Using `DistributedDataParallel` with PyG raises `TypeError: default_collate: batch must contain ...; found <class 'torch_geometric.data.data.Data'>` - Githubissues

pyg-team / pytorch_geometric

Graph Neural Network Library for PyTorch

https://pyg.org

MIT License

21.14k stars 3.63k forks source link

Using `DistributedDataParallel` with PyG raises `TypeError: default_collate: batch must contain ...; found <class 'torch_geometric.data.data.Data'>` #8475

Open Sayan-m90 opened 10 months ago

Sayan-m90 commented 10 months ago

🚀 The feature, motivation and pitch

I did not see an example for this, but I am trying to run a PyG model using pytorch DDP with nccl as in this example multigpu But if I pass a PyG dataloader instead of the Dataloader from torch.util.data, I get the following error TypeError: default_collate: batch must contain tensors, numpy arrays, numbers, dicts or lists; found <class 'torch_geometric.data.data.Data'> in line 104

Any help on how this can be done is much appreciated. I am running a pretty large number of graphs so I need the DDP for performance.

Alternatives

No response

Additional context

No response

akihironitta commented 10 months ago

@Sayan-m90 Thank you for reporting this issue. It'd be easier for us to comment or investigate this further if you could share your full code, error message and env details.

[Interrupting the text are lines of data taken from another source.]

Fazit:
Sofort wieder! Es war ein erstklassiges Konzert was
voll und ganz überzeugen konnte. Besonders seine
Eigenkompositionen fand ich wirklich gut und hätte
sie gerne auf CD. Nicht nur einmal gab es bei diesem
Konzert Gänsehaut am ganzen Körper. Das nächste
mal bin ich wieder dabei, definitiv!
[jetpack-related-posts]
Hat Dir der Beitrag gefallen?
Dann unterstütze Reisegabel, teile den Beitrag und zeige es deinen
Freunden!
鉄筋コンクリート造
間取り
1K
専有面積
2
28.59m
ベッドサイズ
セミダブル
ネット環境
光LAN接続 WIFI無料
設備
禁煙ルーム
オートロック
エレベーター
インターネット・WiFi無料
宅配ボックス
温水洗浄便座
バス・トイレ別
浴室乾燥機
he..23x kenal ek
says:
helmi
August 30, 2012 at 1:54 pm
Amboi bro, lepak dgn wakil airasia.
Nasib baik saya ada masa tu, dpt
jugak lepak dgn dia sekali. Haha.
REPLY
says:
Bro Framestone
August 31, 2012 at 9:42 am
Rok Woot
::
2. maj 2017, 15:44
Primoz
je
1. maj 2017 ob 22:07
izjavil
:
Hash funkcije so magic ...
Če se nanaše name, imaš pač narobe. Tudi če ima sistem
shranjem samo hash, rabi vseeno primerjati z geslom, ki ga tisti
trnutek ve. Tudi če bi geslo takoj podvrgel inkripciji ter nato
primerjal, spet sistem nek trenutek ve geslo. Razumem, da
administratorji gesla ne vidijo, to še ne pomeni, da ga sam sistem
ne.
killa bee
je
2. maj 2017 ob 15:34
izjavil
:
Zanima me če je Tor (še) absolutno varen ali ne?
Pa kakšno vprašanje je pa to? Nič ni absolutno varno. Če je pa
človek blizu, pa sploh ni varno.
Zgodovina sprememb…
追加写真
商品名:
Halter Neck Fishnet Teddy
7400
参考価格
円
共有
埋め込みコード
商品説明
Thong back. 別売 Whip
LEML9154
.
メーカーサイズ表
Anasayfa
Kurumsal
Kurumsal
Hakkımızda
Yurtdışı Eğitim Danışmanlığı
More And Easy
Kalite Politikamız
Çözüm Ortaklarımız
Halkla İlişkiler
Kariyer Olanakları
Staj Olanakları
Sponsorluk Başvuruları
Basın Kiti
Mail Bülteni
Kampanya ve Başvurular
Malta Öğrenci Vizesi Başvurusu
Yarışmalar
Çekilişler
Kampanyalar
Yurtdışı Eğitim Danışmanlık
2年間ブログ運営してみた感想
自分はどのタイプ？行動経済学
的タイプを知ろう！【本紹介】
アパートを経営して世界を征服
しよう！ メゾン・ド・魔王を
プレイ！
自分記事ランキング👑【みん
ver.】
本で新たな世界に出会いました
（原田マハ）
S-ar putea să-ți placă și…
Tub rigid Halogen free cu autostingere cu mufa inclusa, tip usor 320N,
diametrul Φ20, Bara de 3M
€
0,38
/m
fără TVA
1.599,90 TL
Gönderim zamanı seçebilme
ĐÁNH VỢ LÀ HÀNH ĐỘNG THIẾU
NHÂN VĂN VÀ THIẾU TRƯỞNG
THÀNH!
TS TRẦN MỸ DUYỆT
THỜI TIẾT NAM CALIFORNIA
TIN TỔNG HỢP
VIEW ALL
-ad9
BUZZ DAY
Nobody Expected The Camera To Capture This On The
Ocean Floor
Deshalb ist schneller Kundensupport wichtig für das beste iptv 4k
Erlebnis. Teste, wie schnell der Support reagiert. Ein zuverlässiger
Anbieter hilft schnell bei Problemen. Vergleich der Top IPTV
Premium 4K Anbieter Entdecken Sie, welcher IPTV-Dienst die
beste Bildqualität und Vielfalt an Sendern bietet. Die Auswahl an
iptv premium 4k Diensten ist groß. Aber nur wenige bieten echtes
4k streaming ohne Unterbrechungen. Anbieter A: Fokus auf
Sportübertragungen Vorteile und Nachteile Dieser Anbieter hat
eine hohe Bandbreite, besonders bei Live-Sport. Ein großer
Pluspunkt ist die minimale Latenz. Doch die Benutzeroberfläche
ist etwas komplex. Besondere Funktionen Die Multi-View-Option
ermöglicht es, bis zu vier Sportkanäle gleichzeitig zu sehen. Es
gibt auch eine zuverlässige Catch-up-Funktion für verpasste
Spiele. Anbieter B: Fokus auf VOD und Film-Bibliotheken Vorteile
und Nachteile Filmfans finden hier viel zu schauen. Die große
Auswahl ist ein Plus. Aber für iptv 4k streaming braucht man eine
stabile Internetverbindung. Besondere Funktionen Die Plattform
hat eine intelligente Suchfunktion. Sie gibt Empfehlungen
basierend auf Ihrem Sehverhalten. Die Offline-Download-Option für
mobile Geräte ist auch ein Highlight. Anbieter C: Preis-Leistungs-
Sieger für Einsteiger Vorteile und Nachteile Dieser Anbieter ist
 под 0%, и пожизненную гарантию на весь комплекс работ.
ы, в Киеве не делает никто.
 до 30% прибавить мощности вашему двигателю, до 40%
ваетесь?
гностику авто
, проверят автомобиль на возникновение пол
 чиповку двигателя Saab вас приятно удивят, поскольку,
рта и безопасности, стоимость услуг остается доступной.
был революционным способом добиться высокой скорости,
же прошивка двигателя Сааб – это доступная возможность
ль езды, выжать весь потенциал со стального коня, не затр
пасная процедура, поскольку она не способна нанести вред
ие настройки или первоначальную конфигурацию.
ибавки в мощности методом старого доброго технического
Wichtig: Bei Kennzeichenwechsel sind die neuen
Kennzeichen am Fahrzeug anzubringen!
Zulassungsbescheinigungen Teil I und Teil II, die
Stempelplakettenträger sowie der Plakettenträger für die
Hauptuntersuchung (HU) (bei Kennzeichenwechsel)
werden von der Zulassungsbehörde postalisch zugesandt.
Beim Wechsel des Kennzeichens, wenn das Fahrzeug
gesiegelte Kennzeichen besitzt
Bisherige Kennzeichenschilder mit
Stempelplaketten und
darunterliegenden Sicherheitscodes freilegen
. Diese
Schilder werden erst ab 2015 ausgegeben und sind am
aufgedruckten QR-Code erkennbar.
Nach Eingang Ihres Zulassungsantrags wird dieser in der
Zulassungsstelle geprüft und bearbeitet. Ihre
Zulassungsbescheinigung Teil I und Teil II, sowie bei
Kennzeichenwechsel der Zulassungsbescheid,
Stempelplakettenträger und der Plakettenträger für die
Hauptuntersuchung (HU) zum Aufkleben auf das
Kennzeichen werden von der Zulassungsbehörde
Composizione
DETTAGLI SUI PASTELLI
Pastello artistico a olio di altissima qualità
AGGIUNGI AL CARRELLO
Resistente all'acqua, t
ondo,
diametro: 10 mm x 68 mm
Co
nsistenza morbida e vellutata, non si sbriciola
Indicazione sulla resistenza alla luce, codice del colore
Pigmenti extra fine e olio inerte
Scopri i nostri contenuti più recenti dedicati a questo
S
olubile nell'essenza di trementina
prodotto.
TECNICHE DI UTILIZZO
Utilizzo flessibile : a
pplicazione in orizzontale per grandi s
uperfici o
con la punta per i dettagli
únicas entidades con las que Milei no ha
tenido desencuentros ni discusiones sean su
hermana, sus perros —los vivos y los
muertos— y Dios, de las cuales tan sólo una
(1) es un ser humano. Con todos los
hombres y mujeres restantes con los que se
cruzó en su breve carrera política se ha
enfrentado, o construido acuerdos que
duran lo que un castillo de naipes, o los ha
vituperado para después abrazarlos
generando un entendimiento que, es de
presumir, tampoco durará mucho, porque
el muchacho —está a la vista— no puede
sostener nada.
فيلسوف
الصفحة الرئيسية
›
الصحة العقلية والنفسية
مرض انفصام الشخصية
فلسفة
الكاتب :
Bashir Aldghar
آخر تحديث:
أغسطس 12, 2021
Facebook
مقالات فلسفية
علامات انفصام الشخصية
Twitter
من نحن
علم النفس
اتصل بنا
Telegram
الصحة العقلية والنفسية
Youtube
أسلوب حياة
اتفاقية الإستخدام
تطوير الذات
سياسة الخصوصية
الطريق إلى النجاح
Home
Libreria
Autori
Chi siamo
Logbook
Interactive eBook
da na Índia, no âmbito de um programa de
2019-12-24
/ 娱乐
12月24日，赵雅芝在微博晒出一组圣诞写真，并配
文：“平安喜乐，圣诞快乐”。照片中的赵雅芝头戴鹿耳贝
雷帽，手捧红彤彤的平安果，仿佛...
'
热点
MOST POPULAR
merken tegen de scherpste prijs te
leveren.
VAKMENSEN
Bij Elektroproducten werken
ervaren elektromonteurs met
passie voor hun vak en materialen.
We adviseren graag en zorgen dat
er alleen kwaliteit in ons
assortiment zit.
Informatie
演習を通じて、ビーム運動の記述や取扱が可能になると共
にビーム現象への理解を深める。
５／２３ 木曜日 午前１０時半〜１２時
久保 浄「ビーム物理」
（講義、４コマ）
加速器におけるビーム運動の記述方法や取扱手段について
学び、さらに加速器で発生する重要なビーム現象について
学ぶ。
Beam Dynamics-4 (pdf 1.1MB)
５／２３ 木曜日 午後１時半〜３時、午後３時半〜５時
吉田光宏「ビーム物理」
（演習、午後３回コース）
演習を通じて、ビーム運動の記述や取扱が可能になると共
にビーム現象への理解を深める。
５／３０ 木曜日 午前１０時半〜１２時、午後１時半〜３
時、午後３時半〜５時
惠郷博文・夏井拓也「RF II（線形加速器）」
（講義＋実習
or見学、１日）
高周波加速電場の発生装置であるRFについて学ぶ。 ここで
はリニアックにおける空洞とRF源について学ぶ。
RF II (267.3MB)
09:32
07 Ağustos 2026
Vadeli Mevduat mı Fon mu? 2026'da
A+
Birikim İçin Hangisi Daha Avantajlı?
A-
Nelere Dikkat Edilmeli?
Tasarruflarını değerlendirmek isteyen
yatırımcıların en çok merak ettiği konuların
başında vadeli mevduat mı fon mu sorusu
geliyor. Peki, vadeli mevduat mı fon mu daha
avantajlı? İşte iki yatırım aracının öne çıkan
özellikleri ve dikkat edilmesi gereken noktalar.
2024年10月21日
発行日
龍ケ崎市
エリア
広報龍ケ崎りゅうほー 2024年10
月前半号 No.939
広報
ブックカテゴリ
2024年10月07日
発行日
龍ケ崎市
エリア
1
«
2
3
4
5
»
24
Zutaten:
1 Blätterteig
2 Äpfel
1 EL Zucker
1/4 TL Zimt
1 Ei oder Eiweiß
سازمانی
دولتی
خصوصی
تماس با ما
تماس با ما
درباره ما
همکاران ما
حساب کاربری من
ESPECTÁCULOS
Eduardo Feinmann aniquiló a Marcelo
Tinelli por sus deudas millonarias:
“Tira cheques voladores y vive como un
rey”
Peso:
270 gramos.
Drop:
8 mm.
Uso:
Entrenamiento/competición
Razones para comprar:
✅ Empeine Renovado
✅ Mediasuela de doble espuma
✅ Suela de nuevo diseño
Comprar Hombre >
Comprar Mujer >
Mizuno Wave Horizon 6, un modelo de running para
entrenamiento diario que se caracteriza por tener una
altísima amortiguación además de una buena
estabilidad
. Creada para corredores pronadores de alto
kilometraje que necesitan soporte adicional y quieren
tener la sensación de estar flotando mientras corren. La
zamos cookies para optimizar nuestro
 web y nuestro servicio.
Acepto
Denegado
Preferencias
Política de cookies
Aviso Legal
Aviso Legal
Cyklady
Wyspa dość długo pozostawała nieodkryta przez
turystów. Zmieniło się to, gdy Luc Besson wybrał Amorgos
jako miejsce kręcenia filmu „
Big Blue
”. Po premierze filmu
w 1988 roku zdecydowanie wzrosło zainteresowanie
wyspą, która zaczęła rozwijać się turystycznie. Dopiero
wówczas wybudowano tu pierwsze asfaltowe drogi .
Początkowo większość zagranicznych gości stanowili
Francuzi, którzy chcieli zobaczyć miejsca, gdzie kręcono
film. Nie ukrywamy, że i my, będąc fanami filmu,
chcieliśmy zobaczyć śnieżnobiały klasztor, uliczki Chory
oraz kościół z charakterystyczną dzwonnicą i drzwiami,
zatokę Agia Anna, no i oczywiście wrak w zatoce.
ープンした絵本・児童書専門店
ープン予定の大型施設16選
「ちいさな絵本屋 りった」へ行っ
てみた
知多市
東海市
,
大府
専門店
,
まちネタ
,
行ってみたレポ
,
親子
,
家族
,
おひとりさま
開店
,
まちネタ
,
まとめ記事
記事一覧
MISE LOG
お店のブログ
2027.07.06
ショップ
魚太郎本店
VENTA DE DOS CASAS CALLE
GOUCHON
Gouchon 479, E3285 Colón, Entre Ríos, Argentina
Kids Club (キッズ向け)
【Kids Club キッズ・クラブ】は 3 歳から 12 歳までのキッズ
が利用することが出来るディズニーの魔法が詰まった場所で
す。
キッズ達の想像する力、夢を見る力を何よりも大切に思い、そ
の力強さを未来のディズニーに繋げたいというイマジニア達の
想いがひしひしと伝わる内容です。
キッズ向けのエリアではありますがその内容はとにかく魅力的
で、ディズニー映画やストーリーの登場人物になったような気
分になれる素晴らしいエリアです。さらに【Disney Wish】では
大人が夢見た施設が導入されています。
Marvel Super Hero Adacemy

Sayan-m90 commented 9 months ago

from torch_geometric.datasets import Planetoid
from torch.nn.parallel import DistributedDataParallel as DDP
from torch.utils.data import DataLoader, Dataset
import torch
import os
from floe.api import ComputeCube, DecimalParameter, BooleanParameter, IntegerParameter
from orionplatform import RecordPortsMixin
import os.path as osp
from typing import List, Dict, Tuple
from torch_geometric.nn import GCNConv
from torch_geometric.data import Data
from torch_geometric.datasets import QM7b
import torch.nn.functional as F
from torch_geometric.loader import DataLoader as GDL
from torch.utils.data.distributed import DistributedSampler
from ogb.graphproppred import PygGraphPropPredDataset as OGBDataset
from torch.distributed import init_process_group
import torch.multiprocessing as mp
from torch.distributed import destroy_process_group
from .helper_files import get_open_port
import random
import torch_geometric.transforms as T

class CustomPairDataset(Dataset):

    def __init__(self, udata: List[Tuple[Data, Data, float]]):
        self.udata = udata

    def __len__(self):
        return len(self.udata)

    def __getitem__(self, idx):
        print('self udata', self.udata[idx])
        return self.udata[idx][0], self.udata[idx][1], self.udata[idx][2]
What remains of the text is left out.